_Task statement_
With the pictures set aside, reproduce each entry precisely as it reads.

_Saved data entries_
----

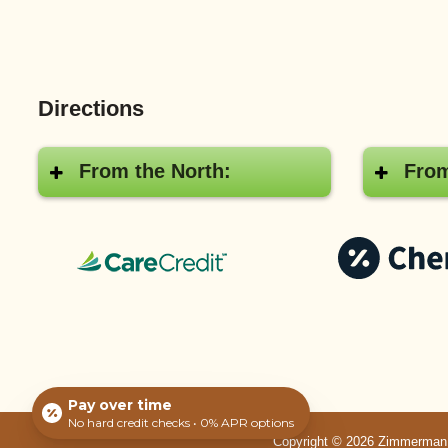
Directions
From the North:
From
CareCredit®
Pay over time
No hard credit checks • 0% APR options
Copyright © 2026 Zimmerman Ve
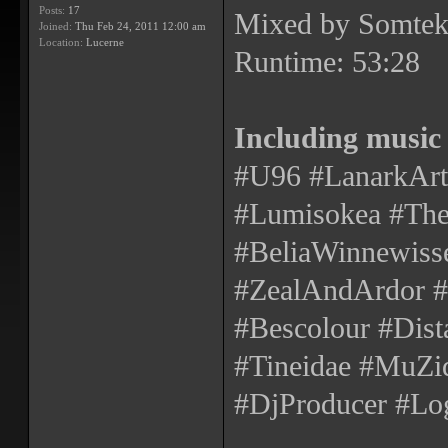
Posts:
17
Mixed by Somtek
Joined:
Thu Feb 24, 2011 12:00 am
Location:
Lucerne
Runtime: 53:28
Including music
#U96 #LanarkArte
#Lumisokea #The
#BeliaWinnewisse
#ZealAndArdor
#Bescolour #Dist
#Tineidae #MuZiq
#DjProducer #Log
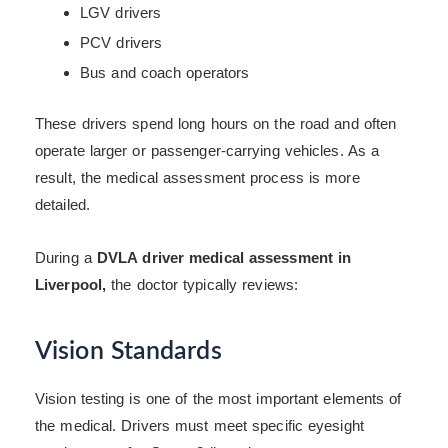
LGV drivers
PCV drivers
Bus and coach operators
These drivers spend long hours on the road and often
operate larger or passenger-carrying vehicles. As a
result, the medical assessment process is more
detailed.
During a
DVLA driver medical assessment in
Liverpool,
the doctor typically reviews:
Vision Standards
Vision testing is one of the most important elements of
the medical. Drivers must meet specific eyesight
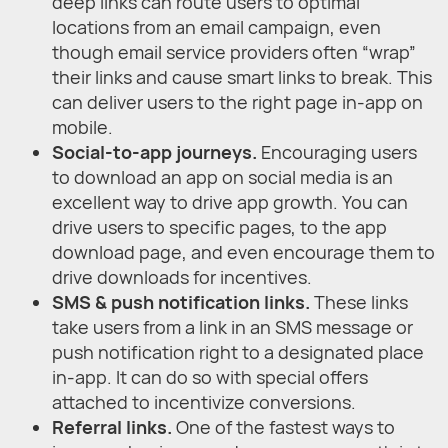
deep links can route users to optimal
locations from an email campaign, even
though email service providers often “wrap”
their links and cause smart links to break. This
can deliver users to the right page in-app on
mobile.
Social-to-app journeys.
Encouraging users
to download an app on social media is an
excellent way to drive app growth. You can
drive users to specific pages, to the app
download page, and even encourage them to
drive downloads for incentives.
SMS & push notification links.
These links
take users from a link in an SMS message or
push notification right to a designated place
in-app. It can do so with special offers
attached to incentivize conversions.
Referral links.
One of the fastest ways to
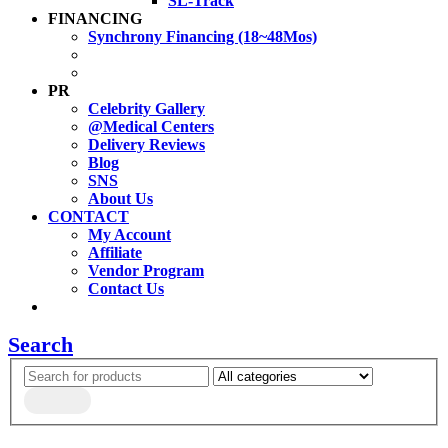
SL-Track
FINANCING
Synchrony Financing (18~48Mos)
PR
Celebrity Gallery
@Medical Centers
Delivery Reviews
Blog
SNS
About Us
CONTACT
My Account
Affiliate
Vendor Program
Contact Us
Search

----

_Exercise result_
Directions
From the North:
From
CareCredit®
Pay over time
No hard credit checks • 0% APR options
Copyright © 2026 Zimmerman Ve
Posts:
17
Mixed by Somtek
Joined:
Thu Feb 24, 2011 12:00 am
Location:
Lucerne
Runtime: 53:28
Including music
#U96 #LanarkArte
#Lumisokea #The
#BeliaWinnewisse
#ZealAndArdor
#Bescolour #Dist
#Tineidae #MuZiq
#DjProducer #Log
LGV drivers
PCV drivers
Bus and coach operators
These drivers spend long hours on the road and often
operate larger or passenger-carrying vehicles. As a
result, the medical assessment process is more
detailed.
During a
DVLA driver medical assessment in
Liverpool,
the doctor typically reviews:
Vision Standards
Vision testing is one of the most important elements of
the medical. Drivers must meet specific eyesight
deep links can route users to optimal
locations from an email campaign, even
though email service providers often “wrap”
their links and cause smart links to break. This
can deliver users to the right page in-app on
mobile.
Social-to-app journeys.
Encouraging users
to download an app on social media is an
excellent way to drive app growth. You can
drive users to specific pages, to the app
download page, and even encourage them to
drive downloads for incentives.
SMS & push notification links.
These links
take users from a link in an SMS message or
push notification right to a designated place
in-app. It can do so with special offers
attached to incentivize conversions.
Referral links.
One of the fastest ways to
SL-Track
FINANCING
Synchrony Financing (18~48Mos)
PR
Celebrity Gallery
@Medical Centers
Delivery Reviews
Blog
SNS
About Us
CONTACT
My Account
Affiliate
Vendor Program
Contact Us
Search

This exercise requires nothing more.